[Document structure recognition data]
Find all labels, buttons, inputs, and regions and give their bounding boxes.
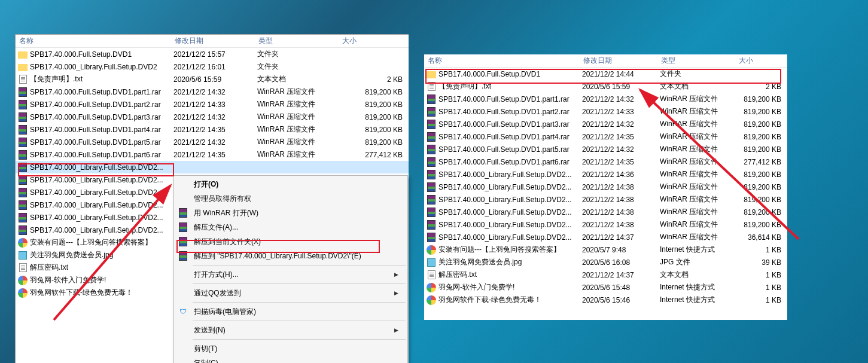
rar-archive-icon — [427, 182, 436, 192]
file-size: 819,200 KB — [735, 120, 784, 129]
menu-item[interactable]: 🛡扫描病毒(电脑管家) — [175, 304, 407, 319]
file-row[interactable]: SPB17.40.000.Full.Setup.DVD1.part3.rar20… — [16, 111, 409, 123]
column-date[interactable]: 修改日期 — [580, 56, 657, 66]
file-type: WinRAR 压缩文件 — [255, 150, 339, 160]
file-type: WinRAR 压缩文件 — [657, 194, 735, 205]
menu-separator — [193, 302, 406, 303]
file-row[interactable]: SPB17.40.000.Full.Setup.DVD1.part4.rar20… — [16, 123, 409, 136]
file-name: SPB17.40.000.Full.Setup.DVD1.part5.rar — [30, 138, 161, 147]
file-type: WinRAR 压缩文件 — [657, 144, 735, 154]
file-row[interactable]: SPB17.40.000.Full.Setup.DVD1.part2.rar20… — [16, 98, 409, 111]
file-row[interactable]: SPB17.40.000_Library.Full.Setup.DVD2...2… — [424, 218, 787, 231]
menu-item-label: 解压文件(A)... — [194, 222, 238, 233]
file-row[interactable]: 【免责声明】.txt2020/5/6 15:59文本文档2 KB — [16, 73, 409, 86]
menu-item-label: 管理员取得所有权 — [194, 194, 251, 204]
file-row[interactable]: SPB17.40.000.Full.Setup.DVD1.part3.rar20… — [424, 118, 787, 130]
file-type: 文本文档 — [255, 74, 339, 84]
file-date: 2021/12/2 14:32 — [580, 95, 657, 103]
file-date: 2021/12/2 14:35 — [580, 133, 657, 141]
file-row[interactable]: SPB17.40.000.Full.Setup.DVD1.part1.rar20… — [424, 93, 787, 105]
column-type[interactable]: 类型 — [255, 36, 339, 46]
file-row[interactable]: SPB17.40.000_Library.Full.Setup.DVD2...2… — [424, 231, 787, 243]
menu-item[interactable]: 通过QQ发送到▶ — [175, 286, 407, 300]
file-row[interactable]: SPB17.40.000.Full.Setup.DVD1.part5.rar20… — [16, 136, 409, 148]
menu-item[interactable]: 解压到当前文件夹(X) — [175, 234, 407, 249]
file-row[interactable]: 羽兔网-软件入门免费学!2020/5/6 15:48Internet 快捷方式1… — [424, 281, 787, 294]
file-size: 36,614 KB — [735, 233, 784, 242]
file-date: 2021/12/2 14:33 — [580, 108, 657, 116]
file-date: 2020/5/6 15:48 — [580, 283, 657, 292]
file-row[interactable]: 羽兔网软件下载-绿色免费无毒！2020/5/6 15:46Internet 快捷… — [424, 294, 787, 306]
menu-item[interactable]: 剪切(T) — [175, 341, 407, 356]
menu-item[interactable]: 发送到(N)▶ — [175, 323, 407, 337]
file-row[interactable]: SPB17.40.000.Full.Setup.DVD1.part5.rar20… — [424, 143, 787, 155]
file-type: WinRAR 压缩文件 — [255, 112, 339, 122]
image-file-icon — [18, 251, 28, 260]
rar-archive-icon — [18, 188, 28, 197]
rar-archive-icon — [18, 213, 28, 222]
file-row[interactable]: SPB17.40.000.Full.Setup.DVD1.part6.rar20… — [16, 148, 409, 161]
menu-item[interactable]: 管理员取得所有权 — [175, 191, 407, 206]
column-type[interactable]: 类型 — [657, 56, 735, 66]
file-row[interactable]: SPB17.40.000_Library.Full.Setup.DVD2...2… — [424, 181, 787, 193]
shield-icon: 🛡 — [178, 307, 188, 316]
file-list-right: SPB17.40.000.Full.Setup.DVD12021/12/2 14… — [424, 68, 787, 306]
column-size[interactable]: 大小 — [735, 56, 787, 66]
menu-item[interactable]: 复制(C) — [175, 356, 407, 363]
shortcut-icon — [18, 276, 28, 285]
file-row[interactable]: SPB17.40.000.Full.Setup.DVD1.part1.rar20… — [16, 86, 409, 98]
file-date: 2021/12/2 14:35 — [171, 151, 255, 159]
menu-separator — [193, 321, 406, 321]
file-row[interactable]: SPB17.40.000.Full.Setup.DVD1.part6.rar20… — [424, 155, 787, 168]
file-name: SPB17.40.000.Full.Setup.DVD1.part4.rar — [438, 133, 569, 141]
column-name[interactable]: 名称 — [424, 56, 580, 66]
file-row[interactable]: SPB17.40.000_Library.Full.Setup.DVD22021… — [16, 60, 409, 73]
file-row[interactable]: SPB17.40.000_Library.Full.Setup.DVD2...2… — [424, 168, 787, 181]
rar-archive-icon — [18, 138, 28, 147]
menu-item[interactable]: 解压文件(A)... — [175, 220, 407, 234]
shortcut-icon — [427, 295, 436, 305]
rar-archive-icon — [178, 237, 188, 246]
menu-item[interactable]: 解压到 "SPB17.40.000_Library.Full.Setup.DVD… — [175, 249, 407, 263]
file-row[interactable]: 解压密码.txt2021/12/2 14:37文本文档1 KB — [424, 269, 787, 281]
file-row[interactable]: 【免责声明】.txt2020/5/6 15:59文本文档2 KB — [424, 80, 787, 93]
rar-archive-icon — [18, 100, 28, 109]
file-type: WinRAR 压缩文件 — [657, 219, 735, 230]
rar-archive-icon — [18, 87, 28, 97]
file-row[interactable]: SPB17.40.000_Library.Full.Setup.DVD2...2… — [424, 206, 787, 218]
file-date: 2021/12/2 14:32 — [580, 120, 657, 129]
menu-item[interactable]: 打开方式(H)...▶ — [175, 267, 407, 282]
file-row[interactable]: SPB17.40.000.Full.Setup.DVD12021/12/2 15… — [16, 48, 409, 60]
file-row[interactable]: 关注羽兔网免费送会员.jpg2020/5/6 16:08JPG 文件39 KB — [424, 256, 787, 269]
rar-icon-slot — [177, 208, 189, 218]
file-name: 解压密码.txt — [438, 270, 477, 280]
file-row[interactable]: SPB17.40.000_Library.Full.Setup.DVD2...2… — [424, 193, 787, 206]
file-row[interactable]: SPB17.40.000.Full.Setup.DVD12021/12/2 14… — [424, 68, 787, 80]
file-type: WinRAR 压缩文件 — [657, 232, 735, 242]
column-size[interactable]: 大小 — [339, 36, 409, 46]
file-size: 39 KB — [735, 258, 784, 267]
text-file-icon — [427, 270, 436, 280]
file-date: 2021/12/2 14:36 — [580, 170, 657, 179]
file-row[interactable]: 安装有问题---【上羽兔问答搜索答案】2020/5/7 9:48Internet… — [424, 243, 787, 256]
file-size: 277,412 KB — [735, 158, 784, 166]
file-row[interactable]: SPB17.40.000.Full.Setup.DVD1.part2.rar20… — [424, 105, 787, 118]
file-row[interactable]: SPB17.40.000.Full.Setup.DVD1.part4.rar20… — [424, 130, 787, 143]
file-name: 关注羽兔网免费送会员.jpg — [438, 257, 522, 267]
file-row[interactable]: SPB17.40.000_Library.Full.Setup.DVD2... — [16, 161, 409, 173]
file-type: WinRAR 压缩文件 — [657, 94, 735, 104]
file-name: SPB17.40.000.Full.Setup.DVD1.part3.rar — [438, 120, 569, 129]
menu-item[interactable]: 用 WinRAR 打开(W) — [175, 206, 407, 220]
column-name[interactable]: 名称 — [16, 36, 171, 46]
menu-item-label: 解压到当前文件夹(X) — [194, 237, 261, 247]
column-date[interactable]: 修改日期 — [171, 36, 255, 46]
file-type: 文本文档 — [657, 81, 735, 91]
menu-item[interactable]: 打开(O) — [175, 177, 407, 191]
submenu-arrow-icon: ▶ — [394, 272, 398, 277]
submenu-arrow-icon: ▶ — [394, 327, 398, 333]
text-file-icon — [18, 75, 28, 84]
file-type: 文件夹 — [255, 62, 339, 72]
file-date: 2021/12/2 14:37 — [580, 233, 657, 242]
file-name: SPB17.40.000_Library.Full.Setup.DVD2... — [30, 188, 163, 197]
file-size: 819,200 KB — [735, 208, 784, 216]
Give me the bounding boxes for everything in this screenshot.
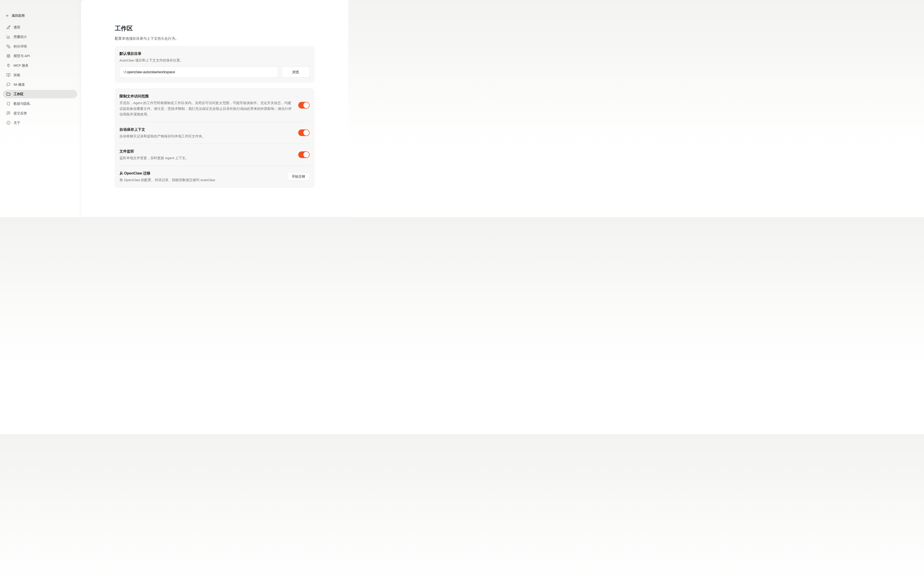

◆ **WORK ITEM**
Which lines of the records hold the string "免责声明"? Copy each one.

◆ **ANSWER TO THE PROBLEM**
file-row[interactable]: 【免责声明】.txt2020/5/6 15:59文本文档2 KB — [16, 73, 409, 86]
file-row[interactable]: 【免责声明】.txt2020/5/6 15:59文本文档2 KB — [424, 80, 787, 93]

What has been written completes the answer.